Research Notes
Honest writeups on AI systems

We Gave a Small Model a Search Engine. The Results Were Not What We Expected.

MiniMax-M2.7 as a multi-hop retrieval agent on HotpotQA — the good, the bad, and the surprising gaps between two vector databases.

I wanted to know one thing: does giving a small reasoning model a search engine actually help on hard multi-hop questions? Not just "can it retrieve" but "can it plan, search, and bridge facts the way a human researcher would?"

The setup was simple. Take HotpotQA — a dataset of multi-hop questions where you can't answer in one search. Give a model two tools: vector search and keyword search. See what happens.

The Setup

Model: MiniMax-M2.7, a small reasoning model (not the biggest, not the most expensive). The hypothesis was that smaller models are cheaper to run and might be sufficient for tool-calling decisions — you don't need a frontier model to decide what to search for, only to understand the answer.

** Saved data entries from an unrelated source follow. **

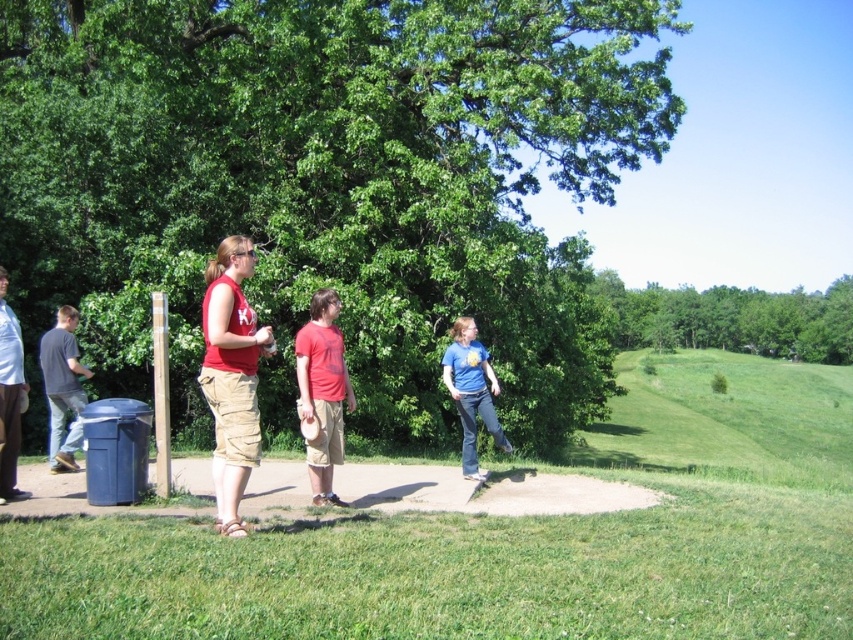 Question: Which object is closer to the camera taking this photo?

Choices:
 (A) green leafy tree at upper center
 (B) blue cotton shirt at center

Answer: (B)

Question: Is green leafy tree at center behind matte red tank top at center?

Choices:
 (A) yes
 (B) no

Answer: (A)

Question: Which object appears closest to the camera in this image?

Choices:
 (A) dark gray jeans at left
 (B) green leafy tree at upper center

Answer: (A)

Question: Estimate the real-world distances between objects in this image. Which object is farther from the dark gray jeans at left?

Choices:
 (A) matte red tank top at center
 (B) matte gray shirt at left
 (C) green leafy tree at center

Answer: (C)

Question: From the image, what is the correct spatial relationship of green leafy tree at center in relation to dark gray jeans at left?

Choices:
 (A) left
 (B) right

Answer: (B)

Question: In this image, where is dark gray jeans at left located relative to blue cotton shirt at center?

Choices:
 (A) above
 (B) below

Answer: (A)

Dataset: HotpotQA (distractor split), 100 questions ranging from 2-hop to 5-hop. 2-hop questions require connecting two facts. 3-hop requires three. One question in our set required five separate facts to be stitched together.

Two vector databases: LanceDB and Qdrant. Same underlying model (all-MiniLM-L6-v2, 384-dim embeddings). Same corpus. Same retrieval algorithm. We wanted to know if the database mattered for agent-level performance, not just raw recall.

Two-stage evaluation:

59 of the 100 questions were solved by baseline RRF alone — the top-5 already contained the needed documents. Those didn't need an agent. The remaining 41 were genuinely hard.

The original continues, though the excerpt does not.